**Task to complete:** Your task is to repeat exactly the lines below between the line holding "ve ürünün kullanılmamış" and the line holding "-Hür türlü kozmetik ürünleri", inclusive, and only those.

Page images and extracted text
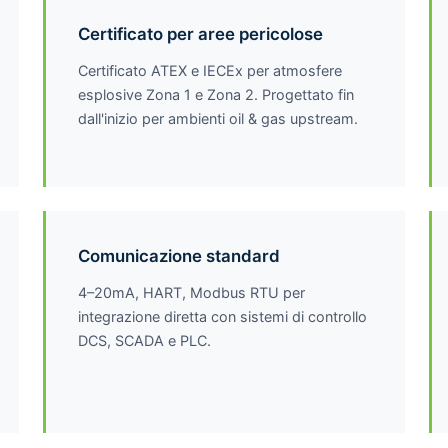
Certificato per aree pericolose
Certificato ATEX e IECEx per atmosfere
esplosive Zona 1 e Zona 2. Progettato fin
dall'inizio per ambienti oil & gas upstream.
Comunicazione standard
4–20mA, HART, Modbus RTU per
integrazione diretta con sistemi di controllo
DCS, SCADA e PLC.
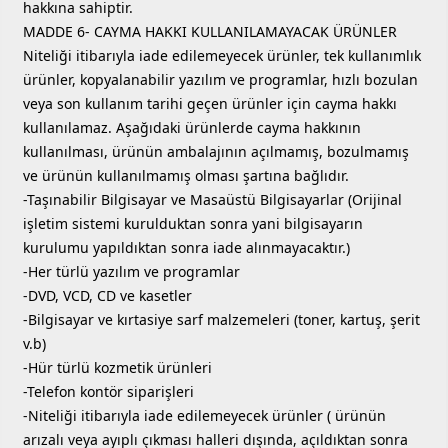
hakkına sahiptir.
MADDE 6- CAYMA HAKKI KULLANILAMAYACAK ÜRÜNLER
Niteliği itibarıyla iade edilemeyecek ürünler, tek kullanımlık
ürünler, kopyalanabilir yazılım ve programlar, hızlı bozulan
veya son kullanım tarihi geçen ürünler için cayma hakkı
kullanılamaz. Aşağıdaki ürünlerde cayma hakkının
kullanılması, ürünün ambalajının açılmamış, bozulmamış
ve ürünün kullanılmamış olması şartına bağlıdır.
-Taşınabilir Bilgisayar ve Masaüstü Bilgisayarlar (Orijinal
işletim sistemi kurulduktan sonra yani bilgisayarın
kurulumu yapıldıktan sonra iade alınmayacaktır.)
-Her türlü yazılım ve programlar
-DVD, VCD, CD ve kasetler
-Bilgisayar ve kırtasiye sarf malzemeleri (toner, kartuş, şerit
v.b)
-Hür türlü kozmetik ürünleri
-Telefon kontör siparişleri
-Niteliği itibarıyla iade edilemeyecek ürünler ( ürünün
arızalı veya ayıplı çıkması halleri dışında, açıldıktan sonra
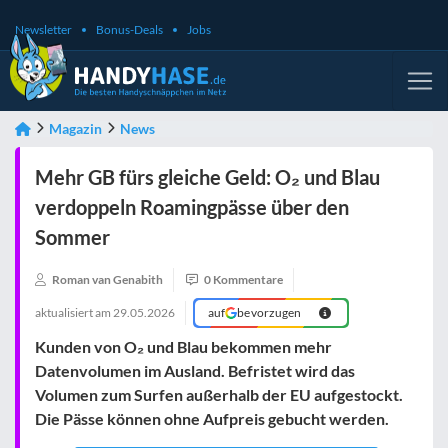
Newsletter
Bonus-Deals
Jobs
Magazin
News
Mehr GB fürs gleiche Geld: O₂ und Blau
verdoppeln Roamingpässe über den
Sommer
Roman van Genabith
0 Kommentare
aktualisiert am
29.05.2026
auf
bevorzugen
Kunden von O₂ und Blau bekommen mehr
Datenvolumen im Ausland. Befristet wird das
Volumen zum Surfen außerhalb der EU aufgestockt.
Die Pässe können ohne Aufpreis gebucht werden.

**Written answer:**
ve ürünün kullanılmamış olması şartına bağlıdır.
-Taşınabilir Bilgisayar ve Masaüstü Bilgisayarlar (Orijinal
işletim sistemi kurulduktan sonra yani bilgisayarın
kurulumu yapıldıktan sonra iade alınmayacaktır.)
-Her türlü yazılım ve programlar
-DVD, VCD, CD ve kasetler
-Bilgisayar ve kırtasiye sarf malzemeleri (toner, kartuş, şerit
v.b)
-Hür türlü kozmetik ürünleri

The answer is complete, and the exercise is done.